* Material provided
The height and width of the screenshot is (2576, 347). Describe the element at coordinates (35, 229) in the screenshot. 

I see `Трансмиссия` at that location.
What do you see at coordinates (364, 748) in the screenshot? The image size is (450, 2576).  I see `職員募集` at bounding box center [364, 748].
==
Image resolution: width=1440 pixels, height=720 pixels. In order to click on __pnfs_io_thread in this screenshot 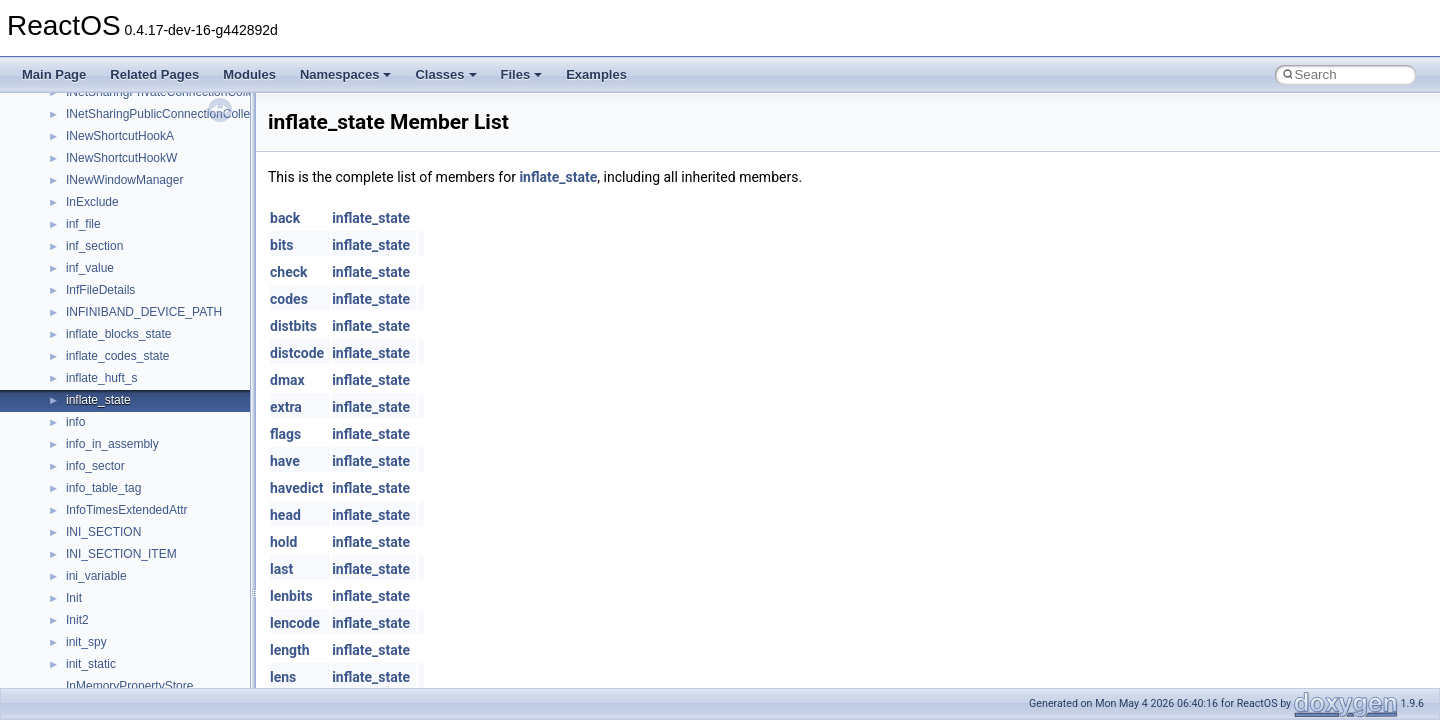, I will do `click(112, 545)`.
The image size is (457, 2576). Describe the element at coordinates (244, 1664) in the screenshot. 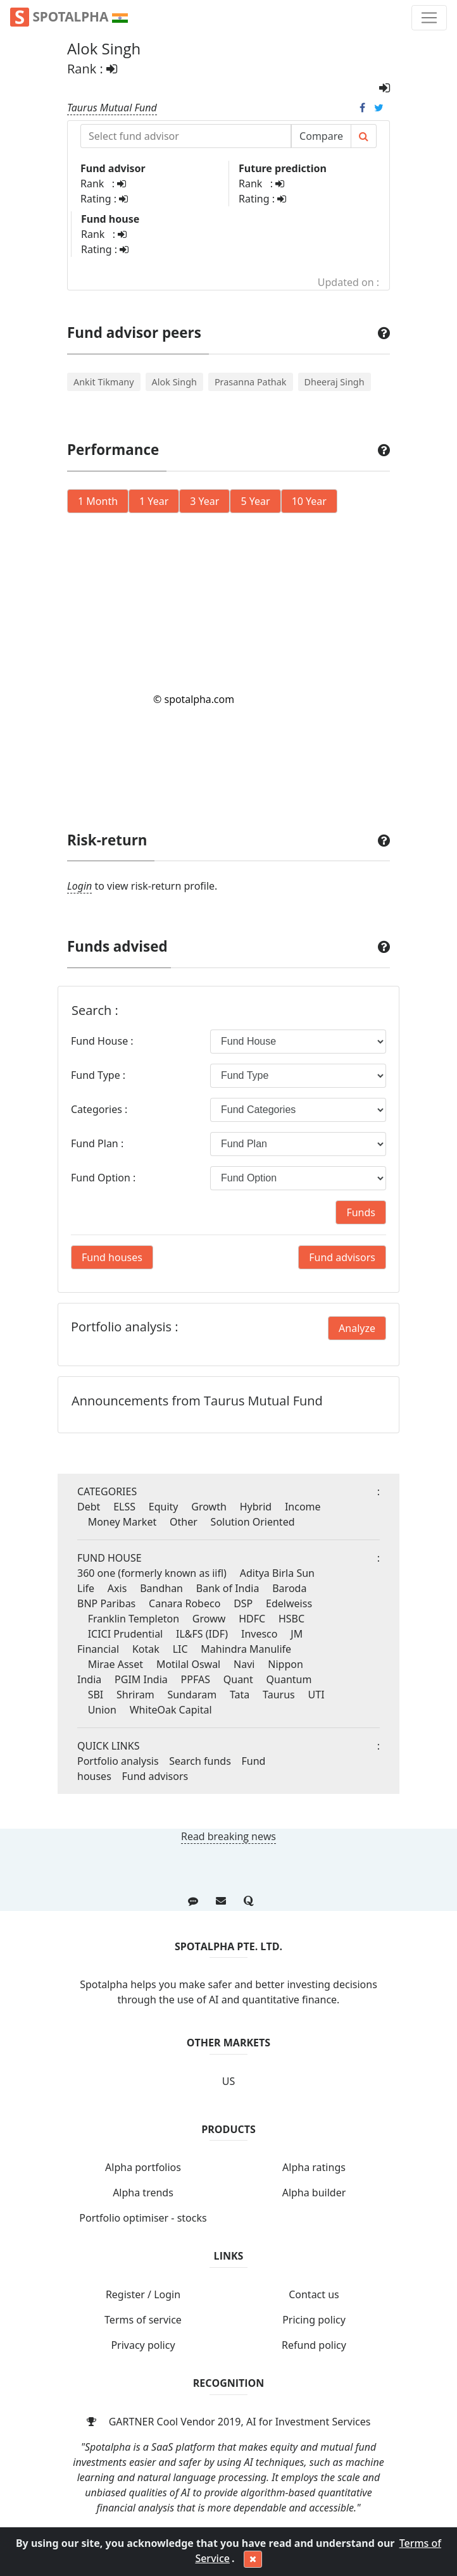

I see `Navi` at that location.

* Exercise objective
Print exactly the lines above from the one with "The height and" to the one with "What do you", including both.

* Task result
The height and width of the screenshot is (2576, 347). Describe the element at coordinates (35, 229) in the screenshot. 

I see `Трансмиссия` at that location.
What do you see at coordinates (364, 748) in the screenshot? The image size is (450, 2576).  I see `職員募集` at bounding box center [364, 748].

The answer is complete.